### Saved entries
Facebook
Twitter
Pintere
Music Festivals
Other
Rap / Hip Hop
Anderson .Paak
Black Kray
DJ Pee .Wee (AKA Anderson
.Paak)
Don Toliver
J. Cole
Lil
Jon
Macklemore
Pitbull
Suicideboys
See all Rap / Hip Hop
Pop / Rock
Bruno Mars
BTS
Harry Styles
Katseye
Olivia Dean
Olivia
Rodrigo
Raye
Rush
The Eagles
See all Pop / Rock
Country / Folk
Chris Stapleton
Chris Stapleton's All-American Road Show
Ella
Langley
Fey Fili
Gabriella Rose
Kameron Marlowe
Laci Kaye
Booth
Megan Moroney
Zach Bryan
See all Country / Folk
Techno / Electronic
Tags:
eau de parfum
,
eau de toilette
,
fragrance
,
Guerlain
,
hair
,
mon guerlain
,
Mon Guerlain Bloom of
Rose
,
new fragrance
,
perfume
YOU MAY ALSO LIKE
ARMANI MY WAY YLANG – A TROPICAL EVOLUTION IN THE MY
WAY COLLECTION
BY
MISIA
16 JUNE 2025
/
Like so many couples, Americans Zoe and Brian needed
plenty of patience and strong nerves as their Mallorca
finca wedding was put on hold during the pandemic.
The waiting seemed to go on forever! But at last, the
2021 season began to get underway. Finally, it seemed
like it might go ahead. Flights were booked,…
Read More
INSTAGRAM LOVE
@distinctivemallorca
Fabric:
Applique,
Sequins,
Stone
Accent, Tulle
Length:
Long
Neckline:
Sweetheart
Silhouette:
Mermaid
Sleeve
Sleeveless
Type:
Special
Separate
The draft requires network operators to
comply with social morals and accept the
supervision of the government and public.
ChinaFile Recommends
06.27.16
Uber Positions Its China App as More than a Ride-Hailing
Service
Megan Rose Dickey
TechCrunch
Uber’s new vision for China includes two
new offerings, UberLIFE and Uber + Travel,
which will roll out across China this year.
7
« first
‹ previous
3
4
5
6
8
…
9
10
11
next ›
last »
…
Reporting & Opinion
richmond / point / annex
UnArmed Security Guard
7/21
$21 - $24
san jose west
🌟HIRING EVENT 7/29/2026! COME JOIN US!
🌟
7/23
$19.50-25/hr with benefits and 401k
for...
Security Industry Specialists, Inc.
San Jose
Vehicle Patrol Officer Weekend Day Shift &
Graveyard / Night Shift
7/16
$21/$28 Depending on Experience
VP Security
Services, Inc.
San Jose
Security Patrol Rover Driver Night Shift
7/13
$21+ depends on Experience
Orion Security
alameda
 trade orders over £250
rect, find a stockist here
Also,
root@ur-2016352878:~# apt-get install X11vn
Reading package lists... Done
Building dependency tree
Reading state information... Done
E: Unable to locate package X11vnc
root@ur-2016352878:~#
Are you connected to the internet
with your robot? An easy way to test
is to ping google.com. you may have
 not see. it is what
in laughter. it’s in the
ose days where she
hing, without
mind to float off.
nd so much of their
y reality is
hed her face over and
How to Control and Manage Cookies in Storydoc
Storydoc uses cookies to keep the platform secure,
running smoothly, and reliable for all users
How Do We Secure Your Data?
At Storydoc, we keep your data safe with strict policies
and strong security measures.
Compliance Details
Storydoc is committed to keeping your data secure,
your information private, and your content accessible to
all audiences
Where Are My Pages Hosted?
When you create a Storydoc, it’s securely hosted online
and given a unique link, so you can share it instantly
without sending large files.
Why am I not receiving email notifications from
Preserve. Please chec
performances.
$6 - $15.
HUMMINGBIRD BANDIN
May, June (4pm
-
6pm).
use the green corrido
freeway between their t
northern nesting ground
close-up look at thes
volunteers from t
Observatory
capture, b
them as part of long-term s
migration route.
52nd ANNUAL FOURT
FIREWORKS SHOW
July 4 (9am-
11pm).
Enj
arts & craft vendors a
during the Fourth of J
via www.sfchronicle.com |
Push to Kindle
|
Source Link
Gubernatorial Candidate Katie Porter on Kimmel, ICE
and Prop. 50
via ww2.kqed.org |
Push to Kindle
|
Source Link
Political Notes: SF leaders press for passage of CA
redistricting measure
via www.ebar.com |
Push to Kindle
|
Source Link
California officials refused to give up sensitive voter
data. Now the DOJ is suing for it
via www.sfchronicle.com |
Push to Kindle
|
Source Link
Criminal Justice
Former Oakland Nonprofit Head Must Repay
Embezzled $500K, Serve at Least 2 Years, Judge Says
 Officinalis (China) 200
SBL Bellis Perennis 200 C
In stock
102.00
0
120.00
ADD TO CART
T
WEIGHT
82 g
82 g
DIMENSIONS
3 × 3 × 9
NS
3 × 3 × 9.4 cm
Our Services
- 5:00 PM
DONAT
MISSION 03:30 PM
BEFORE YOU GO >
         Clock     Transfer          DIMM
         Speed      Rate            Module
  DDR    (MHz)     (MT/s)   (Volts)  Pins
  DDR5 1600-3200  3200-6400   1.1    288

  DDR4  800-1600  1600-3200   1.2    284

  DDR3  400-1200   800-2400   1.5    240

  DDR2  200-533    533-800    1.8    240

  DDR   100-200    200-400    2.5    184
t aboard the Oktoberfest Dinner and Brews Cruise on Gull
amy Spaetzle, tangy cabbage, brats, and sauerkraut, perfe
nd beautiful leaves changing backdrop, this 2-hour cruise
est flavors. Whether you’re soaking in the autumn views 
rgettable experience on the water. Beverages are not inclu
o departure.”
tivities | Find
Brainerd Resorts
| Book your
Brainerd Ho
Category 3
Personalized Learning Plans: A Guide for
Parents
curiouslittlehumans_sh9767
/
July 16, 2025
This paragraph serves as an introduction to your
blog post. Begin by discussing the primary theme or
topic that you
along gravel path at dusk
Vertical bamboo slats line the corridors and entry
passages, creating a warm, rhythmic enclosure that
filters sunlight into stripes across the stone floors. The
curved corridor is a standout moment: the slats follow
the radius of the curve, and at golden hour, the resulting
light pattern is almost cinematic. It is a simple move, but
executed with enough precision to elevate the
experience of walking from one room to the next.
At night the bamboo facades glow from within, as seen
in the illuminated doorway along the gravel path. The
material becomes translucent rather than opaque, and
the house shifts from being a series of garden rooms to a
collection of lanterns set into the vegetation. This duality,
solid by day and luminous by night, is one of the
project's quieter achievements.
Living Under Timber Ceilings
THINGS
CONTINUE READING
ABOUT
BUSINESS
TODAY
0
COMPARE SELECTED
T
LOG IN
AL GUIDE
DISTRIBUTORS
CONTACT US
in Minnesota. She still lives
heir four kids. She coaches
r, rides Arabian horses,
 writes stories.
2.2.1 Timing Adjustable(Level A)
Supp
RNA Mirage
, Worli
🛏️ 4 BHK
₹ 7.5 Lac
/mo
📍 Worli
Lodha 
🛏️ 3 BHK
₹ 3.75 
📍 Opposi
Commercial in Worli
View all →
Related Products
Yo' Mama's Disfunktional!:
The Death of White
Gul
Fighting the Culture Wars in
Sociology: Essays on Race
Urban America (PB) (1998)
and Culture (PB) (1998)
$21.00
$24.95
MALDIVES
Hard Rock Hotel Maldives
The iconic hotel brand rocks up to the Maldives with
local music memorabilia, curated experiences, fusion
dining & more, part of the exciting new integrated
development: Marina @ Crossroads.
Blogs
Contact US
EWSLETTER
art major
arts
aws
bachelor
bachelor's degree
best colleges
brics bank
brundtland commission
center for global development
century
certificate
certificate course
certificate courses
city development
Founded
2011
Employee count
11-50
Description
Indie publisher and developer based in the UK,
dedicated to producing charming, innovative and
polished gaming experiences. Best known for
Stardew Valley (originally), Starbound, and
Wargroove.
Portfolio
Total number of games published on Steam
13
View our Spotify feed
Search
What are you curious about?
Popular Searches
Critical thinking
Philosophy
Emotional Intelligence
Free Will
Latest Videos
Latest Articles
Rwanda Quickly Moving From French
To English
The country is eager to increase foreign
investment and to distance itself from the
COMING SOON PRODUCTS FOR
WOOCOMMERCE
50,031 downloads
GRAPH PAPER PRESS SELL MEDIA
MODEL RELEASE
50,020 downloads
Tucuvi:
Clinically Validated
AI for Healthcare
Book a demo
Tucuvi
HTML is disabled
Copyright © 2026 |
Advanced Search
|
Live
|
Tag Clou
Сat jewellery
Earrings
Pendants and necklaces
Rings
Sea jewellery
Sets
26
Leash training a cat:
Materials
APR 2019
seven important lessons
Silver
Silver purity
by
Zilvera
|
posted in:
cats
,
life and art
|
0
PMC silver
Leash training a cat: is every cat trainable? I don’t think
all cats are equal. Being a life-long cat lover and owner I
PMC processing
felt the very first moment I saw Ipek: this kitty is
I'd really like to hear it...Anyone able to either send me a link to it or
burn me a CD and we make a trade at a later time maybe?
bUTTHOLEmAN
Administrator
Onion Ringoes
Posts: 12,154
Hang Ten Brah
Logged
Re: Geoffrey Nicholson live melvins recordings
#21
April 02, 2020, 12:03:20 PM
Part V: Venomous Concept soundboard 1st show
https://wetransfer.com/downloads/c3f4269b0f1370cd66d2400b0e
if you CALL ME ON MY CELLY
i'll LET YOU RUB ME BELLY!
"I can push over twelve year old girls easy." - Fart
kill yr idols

### Problem to work on
Output exactly the span of lines beginning at the first line of the records and ending at the line that holds "rect, find a stockist here", inclusive, with no other text.

### Answer for the task
Facebook
Twitter
Pintere
Music Festivals
Other
Rap / Hip Hop
Anderson .Paak
Black Kray
DJ Pee .Wee (AKA Anderson
.Paak)
Don Toliver
J. Cole
Lil
Jon
Macklemore
Pitbull
Suicideboys
See all Rap / Hip Hop
Pop / Rock
Bruno Mars
BTS
Harry Styles
Katseye
Olivia Dean
Olivia
Rodrigo
Raye
Rush
The Eagles
See all Pop / Rock
Country / Folk
Chris Stapleton
Chris Stapleton's All-American Road Show
Ella
Langley
Fey Fili
Gabriella Rose
Kameron Marlowe
Laci Kaye
Booth
Megan Moroney
Zach Bryan
See all Country / Folk
Techno / Electronic
Tags:
eau de parfum
,
eau de toilette
,
fragrance
,
Guerlain
,
hair
,
mon guerlain
,
Mon Guerlain Bloom of
Rose
,
new fragrance
,
perfume
YOU MAY ALSO LIKE
ARMANI MY WAY YLANG – A TROPICAL EVOLUTION IN THE MY
WAY COLLECTION
BY
MISIA
16 JUNE 2025
/
Like so many couples, Americans Zoe and Brian needed
plenty of patience and strong nerves as their Mallorca
finca wedding was put on hold during the pandemic.
The waiting seemed to go on forever! But at last, the
2021 season began to get underway. Finally, it seemed
like it might go ahead. Flights were booked,…
Read More
INSTAGRAM LOVE
@distinctivemallorca
Fabric:
Applique,
Sequins,
Stone
Accent, Tulle
Length:
Long
Neckline:
Sweetheart
Silhouette:
Mermaid
Sleeve
Sleeveless
Type:
Special
Separate
The draft requires network operators to
comply with social morals and accept the
supervision of the government and public.
ChinaFile Recommends
06.27.16
Uber Positions Its China App as More than a Ride-Hailing
Service
Megan Rose Dickey
TechCrunch
Uber’s new vision for China includes two
new offerings, UberLIFE and Uber + Travel,
which will roll out across China this year.
7
« first
‹ previous
3
4
5
6
8
…
9
10
11
next ›
last »
…
Reporting & Opinion
richmond / point / annex
UnArmed Security Guard
7/21
$21 - $24
san jose west
🌟HIRING EVENT 7/29/2026! COME JOIN US!
🌟
7/23
$19.50-25/hr with benefits and 401k
for...
Security Industry Specialists, Inc.
San Jose
Vehicle Patrol Officer Weekend Day Shift &
Graveyard / Night Shift
7/16
$21/$28 Depending on Experience
VP Security
Services, Inc.
San Jose
Security Patrol Rover Driver Night Shift
7/13
$21+ depends on Experience
Orion Security
alameda
 trade orders over £250
rect, find a stockist here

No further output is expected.